Os lábios de Ollowain esboçaram um sorriso:
— Isso mesmo, Mandred. Nenhum humano. — Ele apontou para o portão da torre, que agora estava bem aberto. Ali dois cavalos selados esperavam por eles. — Você me daria a honra de me seguir?
Todos os ossos de Mandred doíam. Com as pernas rígidas, andou até o portão. O elfo mantinha-se ao seu lado.
— Não preciso do apoio de ninguém — resmungou Mandred, mal-humorado.
— Caso contrário faria papel de coitado também na corte. — Um olhar amigável suavizou a acidez das palavras de Ollowain.
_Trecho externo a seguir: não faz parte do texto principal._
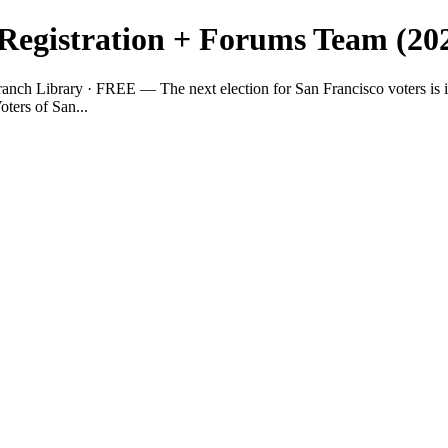
 Registration + Forums Team (20
ranch Library · FREE — The next election for San Francisco voters is 
ters of San...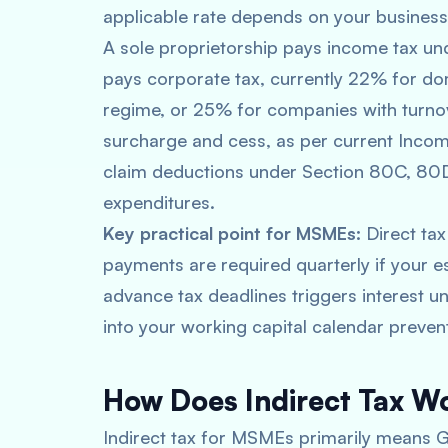
applicable rate depends on your business 
A sole proprietorship pays income tax und
pays corporate tax, currently 22% for d
regime, or 25% for companies with turno
surcharge and cess, as per current Incom
claim deductions under Section 80C, 80D
expenditures.
Key practical point for MSMEs:
Direct tax
payments are required quarterly if your e
advance tax deadlines triggers interest 
into your working capital calendar preven
How Does Indirect Tax W
Indirect tax for MSMEs primarily means GS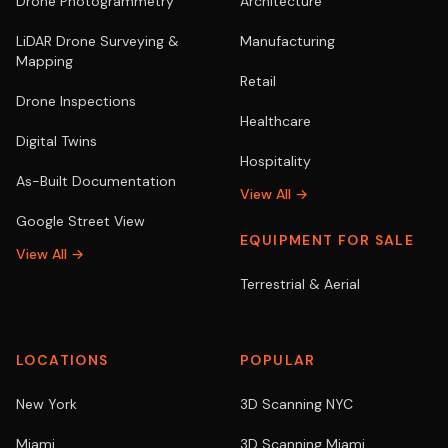
Drone Photogrammetry
Architecture
LiDAR Drone Surveying &
Manufacturing
Mapping
Retail
Drone Inspections
Healthcare
Digital Twins
Hospitality
As-Built Documentation
View All →
Google Street View
EQUIPMENT FOR SALE
View All →
Terrestrial & Aerial
LOCATIONS
POPULAR
New York
3D Scanning NYC
Miami
3D Scanning Miami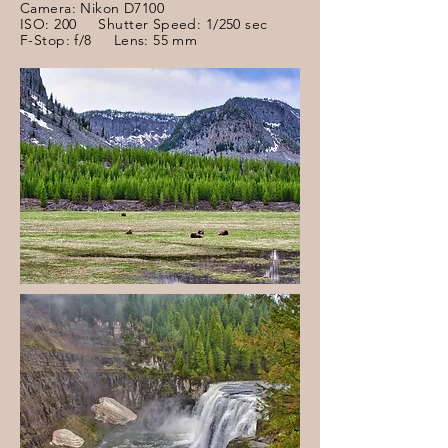
Camera: Nikon D7100
ISO: 200 Shutter Speed: 1/250 sec
F-Stop: f/8 Lens: 55 mm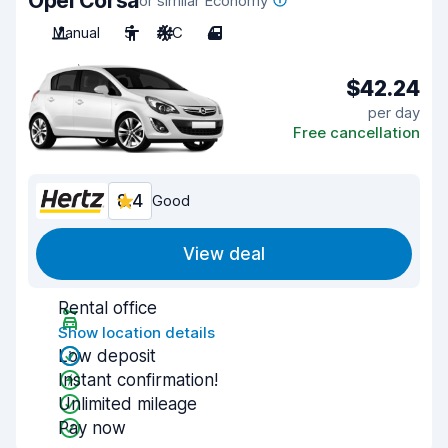
Opel Corsa
or similar Economy
Manual
5
A/C
4
$42.24
per day
Free cancellation
8.4
Good
View deal
Rental office
Show location details
Low deposit
Instant confirmation!
Unlimited mileage
Pay now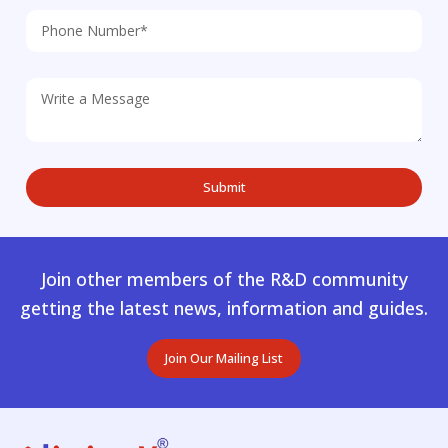
Join other members of the R&D community
getting the latest news, information and guides.
Join Our Mailing List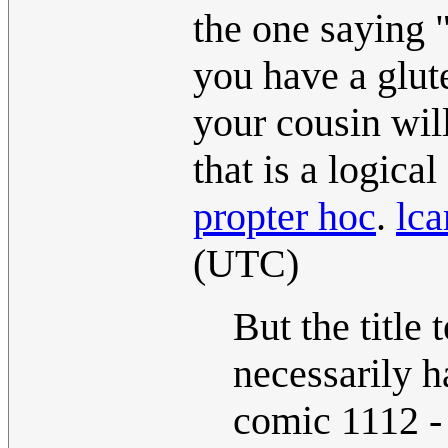
the one saying 
you have a glute
your cousin will
that is a logical
propter hoc
.
lca
(UTC)
But the title 
necessarily h
comic 1112 - 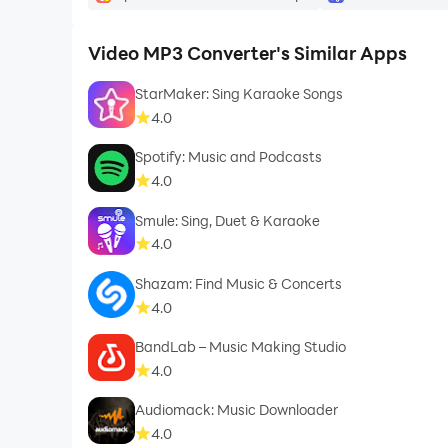
Video MP3 Converter's Similar Apps
StarMaker: Sing Karaoke Songs
4.0
Spotify: Music and Podcasts
4.0
Smule: Sing, Duet & Karaoke
4.0
Shazam: Find Music & Concerts
4.0
BandLab – Music Making Studio
4.0
Audiomack: Music Downloader
4.0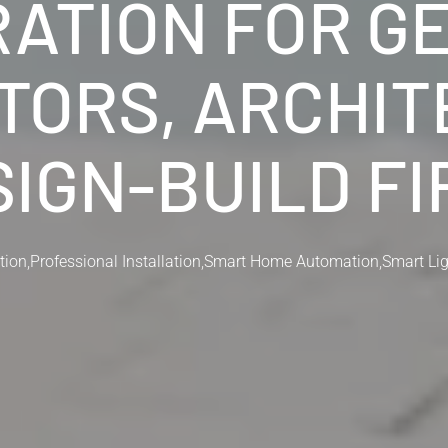
RATION FOR G
ORS, ARCHIT
IGN-BUILD F
tion
,
Professional Installation
,
Smart Home Automation
,
Smart Li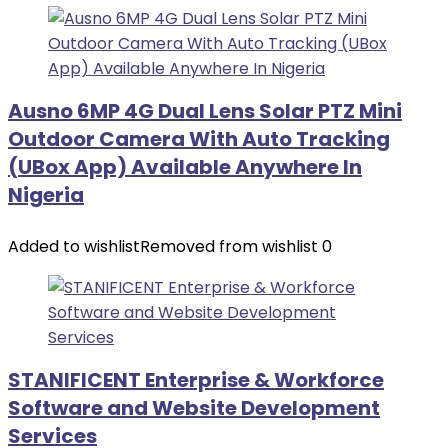
Ausno 6MP 4G Dual Lens Solar PTZ Mini
Outdoor Camera With Auto Tracking
(UBox App) Available Anywhere In
Nigeria
Added to wishlist
Removed from wishlist
0
STANIFICENT Enterprise & Workforce
Software and Website Development
Services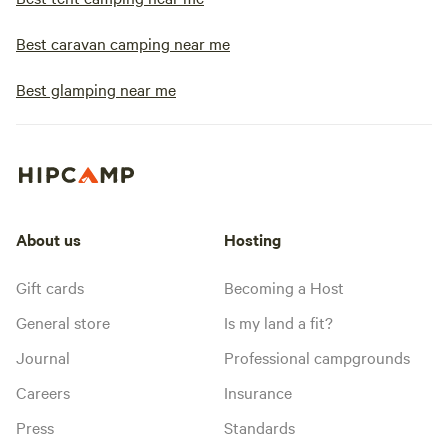
Best caravan camping near me
Best glamping near me
About us
Hosting
Gift cards
Becoming a Host
General store
Is my land a fit?
Journal
Professional campgrounds
Careers
Insurance
Press
Standards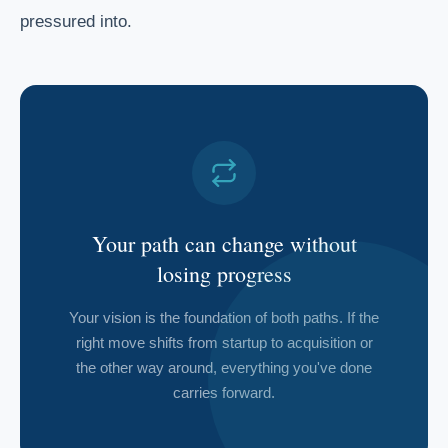
pressured into.
Your path can change without
losing progress
Your vision is the foundation of both paths. If the
right move shifts from startup to acquisition or
the other way around, everything you've done
carries forward.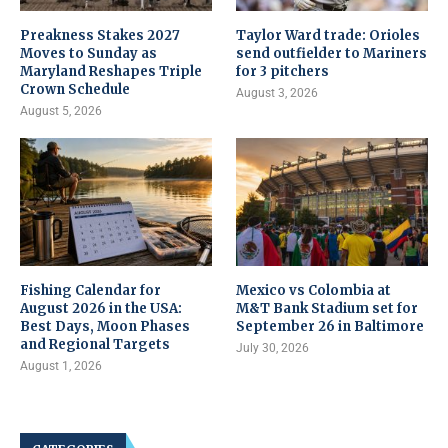
Preakness Stakes 2027
Taylor Ward trade: Orioles
Moves to Sunday as
send outfielder to Mariners
Maryland Reshapes Triple
for 3 pitchers
Crown Schedule
August 3, 2026
August 5, 2026
Fishing Calendar for
Mexico vs Colombia at
August 2026 in the USA:
M&T Bank Stadium set for
Best Days, Moon Phases
September 26 in Baltimore
and Regional Targets
July 30, 2026
August 1, 2026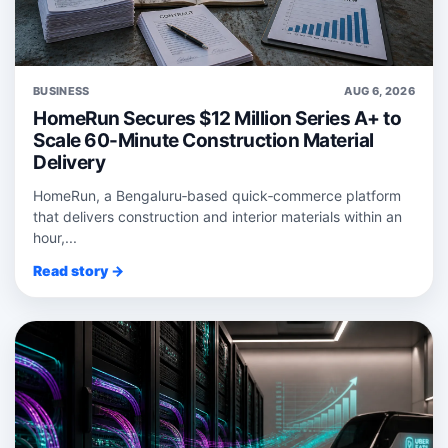
BUSINESS
AUG 6, 2026
HomeRun Secures $12 Million Series A+ to
Scale 60-Minute Construction Material
Delivery
HomeRun, a Bengaluru‑based quick‑commerce platform
that delivers construction and interior materials within an
hour,...
Read story →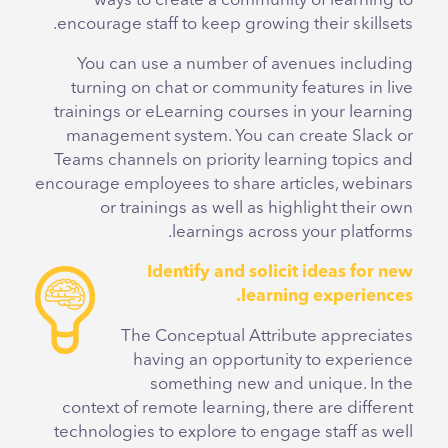
ways to create a community of learning to
encourage staff to keep growing their skillsets.
You can use a number of avenues including
turning on chat or community features in live
trainings or eLearning courses in your learning
management system. You can create Slack or
Teams channels on priority learning topics and
encourage employees to share articles, webinars
or trainings as well as highlight their own
learnings across your platforms.
Identify and solicit ideas for new
learning experiences.
The Conceptual Attribute appreciates
having an opportunity to experience
something new and unique. In the
context of remote learning, there are different
technologies to explore to engage staff as well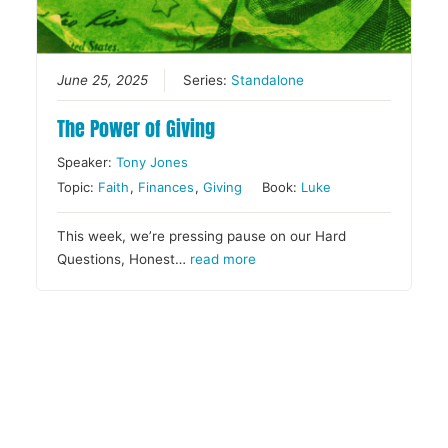
June 25, 2025
Series:
Standalone
The Power of Giving
Speaker:
Tony Jones
Topic:
Faith
,
Finances
,
Giving
Book:
Luke
This week, we’re pressing pause on our Hard
Questions, Honest…
read more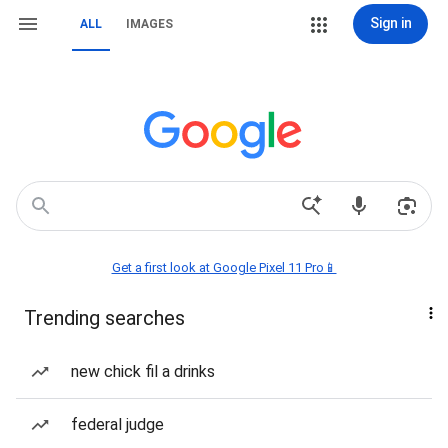
Sign in
ALL
IMAGES
Get a first look at Google Pixel 11 Pro📱
Trending searches
new chick fil a drinks
federal judge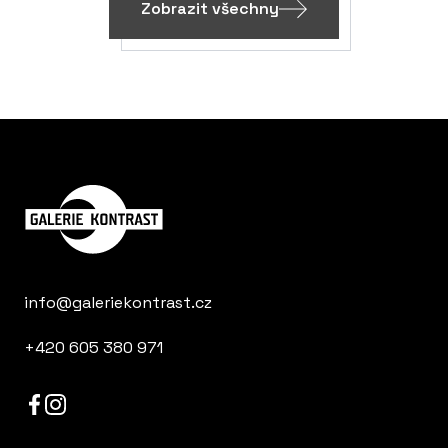
Zobrazit všechny
info@galeriekontrast.cz
+420 605 380 971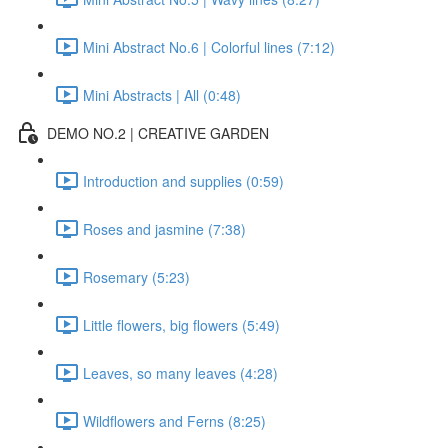
Mini Abstract No.6 | Colorful lines (7:12)
Mini Abstracts | All (0:48)
DEMO NO.2 | CREATIVE GARDEN
Introduction and supplies (0:59)
Roses and jasmine (7:38)
Rosemary (5:23)
Little flowers, big flowers (5:49)
Leaves, so many leaves (4:28)
Wildflowers and Ferns (8:25)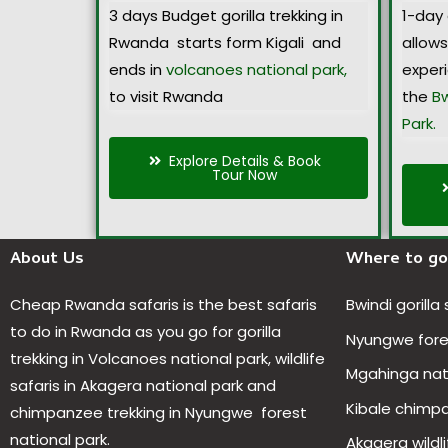
3 days Budget gorilla trekking in
1-day 
Rwanda starts form Kigali and
allow
ends in
volcanoes national park,
exper
to visit Rwanda
the
Bw
Park.
Explore Details & Book
Tour Now
About Us
Where to go
Cheap Rwanda safaris is the best safaris
Bwindi gorilla
to do in Rwanda as you go for gorilla
Nyungwe fores
trekking in Volcanoes national park, wildlife
Mgahinga nat
safaris in Akagera national park and
Kibale chimp
chimpanzee trekking in Nyungwe forest
national park.
Akagera wildli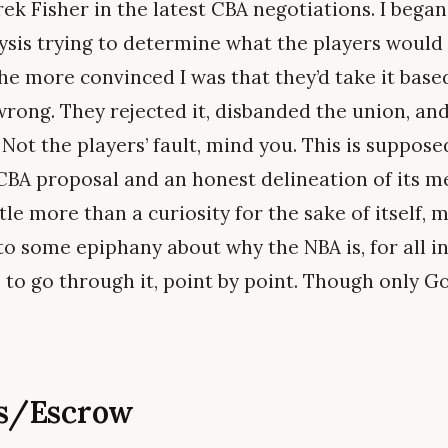
ek Fisher in the latest CBA negotiations. I began,
ysis trying to determine what the players would
he more convinced I was that they’d take it base
 wrong. They rejected it, disbanded the union, a
 Not the players’ fault, mind you. This is supposed
 CBA proposal and an honest delineation of its m
ttle more than a curiosity for the sake of itself,
 to some epiphany about why the NBA is, for all i
e to go through it, point by point. Though only 
es/Escrow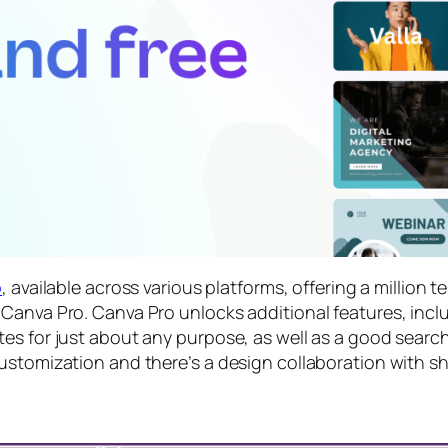
p
, available across various platforms, offering a million 
Canva Pro. Canva Pro unlocks additional features, incl
s for just about any purpose, as well as a good search 
ustomization and there’s a design collaboration with sh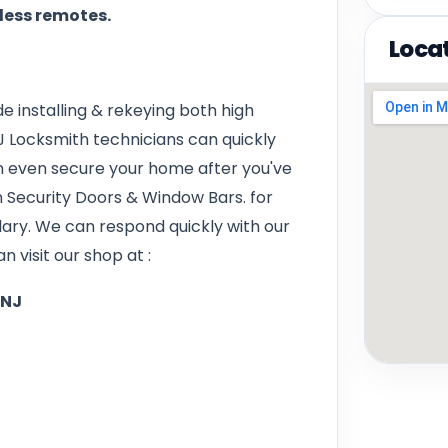
yless remotes.
Loca
e installing & rekeying both high
J Locksmith technicians can quickly
 even secure your home after you've
on Security Doors & Window Bars. for
lary. We can respond quickly with our
n visit our shop at :
 NJ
Os cavalos aguardavam pacientemente sob o arco do portão. Não se viam servos que os tivessem trazido até lá. Uma entrada abobadada penetrava na forte torre como um túnel. Ela estava vazia. Atrás dos merlões da muralha também não se via ninguém. De repente, Mandred mais uma vez se sentia observado. Será que os elfos queriam esconder algo, tão forte era a guarnição que guardava o portão para a área central? Será que o tomavam por um inimigo? Por um espião, talvez? Mas, se fosse assim, por que o carvalho o teria curado?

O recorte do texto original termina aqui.